OK, for the weird thing. Back in May I was driving in Arkansas and whap a bird hits the windshield. (#1) No biggie but thankfully no broken glass. Two weeks later while driving with the family a dove darts in front of the car and whap, (#2) it's a gonner. OK, two birds...two weeks. Then the family vacation comes. While driving and going under bridges I make the comment about how close those barn swallows come to the Daddy Wagon but somehow always swerve at the last minute, you guessed it, a little while later whap. (#3) The carnage isn't over though, I hit another dove in Taos New Mexico (#4) and another swallow (#5) in Colorado. Surely it's over 'cause what are the fucking odds right? Well, on the 1st day back to work I'm taking a shortcut on a sidestreet and another dove takes off late and gets it in the ass. (#6) My fucking god this is getting un-freakin'-real. Surely it's over, how many tweeties have to take a dirt nap due to my driving. Well...say hello to #7.
He was found stuck under the Daddy Wagon the other day and still resides there today. He stays as a warning for other fowl friends until he either starts to really stink or falls off and becomes rodent fare.
Maybe a vanity plate with "Stop me, I've killed before and I'll kill again" is necessary to get the message across. Until then the trophy is kinda cool.

7.18.2007

pimp my mu fu'n ride

Awhile back you may remember a post about totaling the VeeDub wagon. Well it went down that the wife got the cool Infiniti in the garage and I got her old ride. Not very manly, kinda practical and 100% dorkie. So I had to pimp it...All it took was a cool bike rack, one killer bike, and a sticker from Buddy and what was once a mild mannered milf mommy mobile is now known as the kickass Daddy Wagon.

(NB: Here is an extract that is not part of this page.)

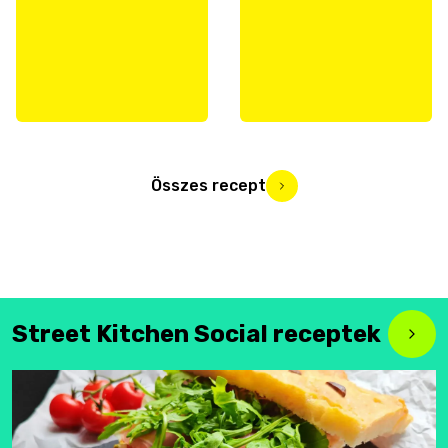
Összes recept
Street Kitchen Social receptek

Now on to some funner shit; been to Turkey lately? Like technical? Get some, it is one tough hombre in most spots due to the massive erosion we've occured lately. Add that to the fact that it's been almost 3 months since I've ridden ANYTHING and you get a sum of one whooped mofo. Didn't ride too much, just wanted to get a feel for it. Surprisingly the dudes I hooked up with wouldn't hit Lip Buster on the way out and after riding it I see why. It is by far the toughest I've ever seen it and add in the fact that it's damn hard to even see the trail in a few spots due to the vegetation sprawl and you've really got a badass mamma jamma on your hands. I rode it but by no means did I rail it. After seeing that there has been many other riders obviously riding when the trails were soaked I think I'll start riding when they're soaked too. I can't imagine more riders making the trails any rougher than they currently are. Besides that, when it's 90 degrees outside with 80% humidity those trails aren't drying anyway so I might as well enjoy riding when it's only 70 degrees and 100% humidity.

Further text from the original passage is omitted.